2026 02 24

Fin des vacances. Retour au bureau. Dur de rester sur une chaise après 5 jours consacrés au travail du corps. Trop tôt pour ressentir les symptômes du manque. Ça ne tardera pas, alors garder une routine physique. 3-4 heures de recherche corporelle quotidienne, ce serait idéal. Basculer vers un nouveau statut, initier une nouvelle réalité dans laquelle ma subsistance vient du spectacle vivant, de la forme toujours mouvante, toujours en évolution qui fait l’exultation et l’exaltation thématique. Les fils se tissent, je les sens et les entrevois, entre la pratique du corps et celle des mots. Encore fins, ils ne se laissent pas verbaliser, restent dans le domaine de l’expérience sensible et sensorielle. Le reste m’intéresse peu. C’est du corps que naissent les états, me parler d’états sans m’envoyer dans le corps est un non-sens. Comprendre qu’il existe autant de portes d’entrée que de sensibilités. Traduire cette réalisation dans mes propres accompagnements, dans ma pratique. Comprendre aussi que la technique s’efface toujours devant la vérité. Que l’intériorité et sa justesse prévalent sur le respect des règles et des principes arbitraires.
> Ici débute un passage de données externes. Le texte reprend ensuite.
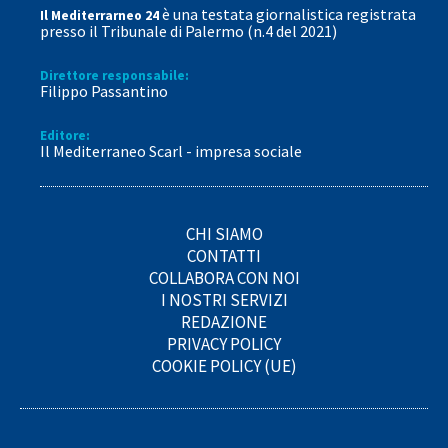
è una testata giornalistica registrata
Il Mediterrarneo 24
presso il Tribunale di Palermo (n.4 del 2021)
Direttore responsabile:
Filippo Passantino
Editore:
Il Mediterraneo Scarl - impresa sociale
CHI SIAMO
CONTATTI
COLLABORA CON NOI
I NOSTRI SERVIZI
REDAZIONE
PRIVACY POLICY
COOKIE POLICY (UE)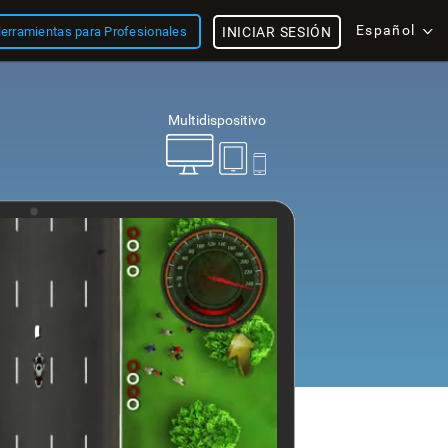
Español
erramientas para Profesionales
INICIAR SESIÓN
Multidispositivo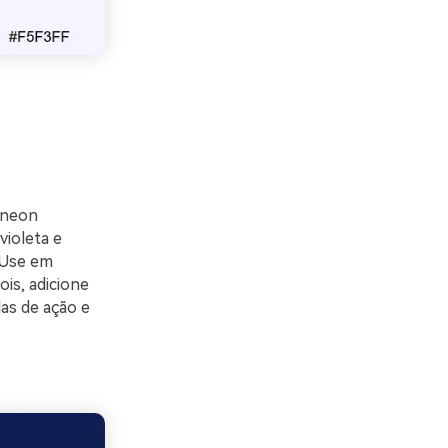
 neon
violeta e
 Use em
is, adicione
as de ação e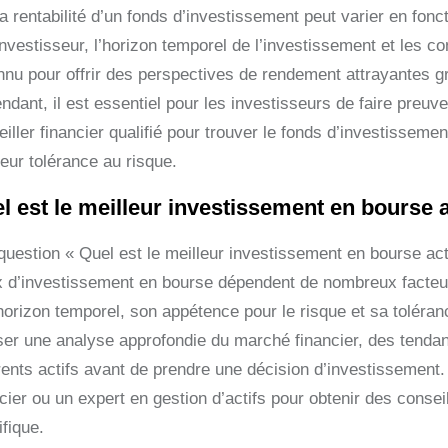
a rentabilité d’un fonds d’investissement peut varier en fonc
’investisseur, l’horizon temporel de l’investissement et les
nnu pour offrir des perspectives de rendement attrayantes gr
dant, il est essentiel pour les investisseurs de faire preuv
iller financier qualifié pour trouver le fonds d’investisseme
leur tolérance au risque.
l est le meilleur investissement en bourse 
question « Quel est le meilleur investissement en bourse act
x d’investissement en bourse dépendent de nombreux facteurs, 
horizon temporel, son appétence pour le risque et sa toléranc
iser une analyse approfondie du marché financier, des ten
érents actifs avant de prendre une décision d’investissement
cier ou un expert en gestion d’actifs pour obtenir des consei
fique.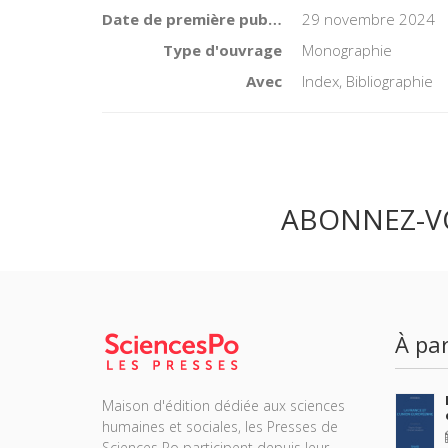
Date de première publication du titre
29 novembre 2024
Type d'ouvrage
Monographie
Avec
Index, Bibliographie
ABONNEZ-V
À par
Maison d'édition dédiée aux sciences
humaines et sociales, les Presses de
Sciences Po participent depuis leur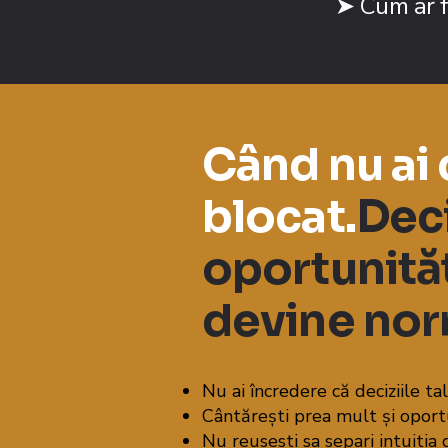
➤ Cum ar fi
Când nu ai 
blocat.
Deci
oportunităț
devine nor
Nu ai încredere că deciziile ta
Cântărești prea mult și oportu
Nu reusesti sa separi intuitia 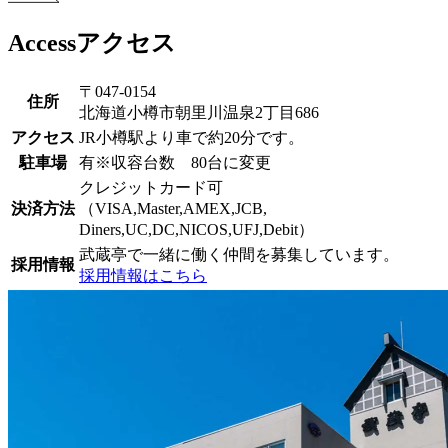
Access
アクセス
〒047-0154
住所
北海道小樽市朝里川温泉2丁目686
アクセス
JR小樽駅より車で約20分です。
駐車場
有※収容台数 80台に変更
クレジットカード可
決済方法
（VISA,Master,AMEX,JCB,
Diners,UC,DC,NICOS,UFJ,Debit）
武蔵亭で一緒に働く仲間を募集しています。
採用情報
採用情報はこちら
Où cela m’emmène-t-il ? Ne pas connaître la réponse donne tout son intérêt au chemin.

Ah, et j’ai réalisé que La Révolution des Zèbres était probablement mon roman le plus clown. Ce qui ouvre sur une recherche passionnante : à quoi cela ressemblerait d’apporter consciemment l’esprit du clown et l’esprit du butō dans le processus d’écriture ?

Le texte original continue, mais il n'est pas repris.